▶ [Task details]: Give the data below again exactly as written, but without the pictures.

[Stored data entries]
···
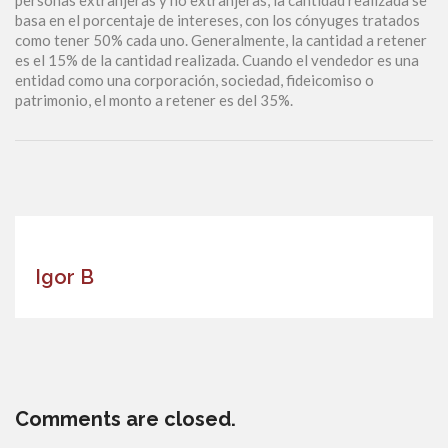
personas extranjeras y no extranjeras, la cantidad realizada se
basa en el porcentaje de intereses, con los cónyuges tratados
como tener 50% cada uno. Generalmente, la cantidad a retener
es el 15% de la cantidad realizada. Cuando el vendedor es una
entidad como una corporación, sociedad, fideicomiso o
patrimonio, el monto a retener es del 35%.
Igor B
Comments are closed.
···
▶ [Task answer]:
personas extranjeras y no extranjeras, la cantidad realizada se
basa en el porcentaje de intereses, con los cónyuges tratados
como tener 50% cada uno. Generalmente, la cantidad a retener
es el 15% de la cantidad realizada. Cuando el vendedor es una
entidad como una corporación, sociedad, fideicomiso o
patrimonio, el monto a retener es del 35%.
Igor B
Comments are closed.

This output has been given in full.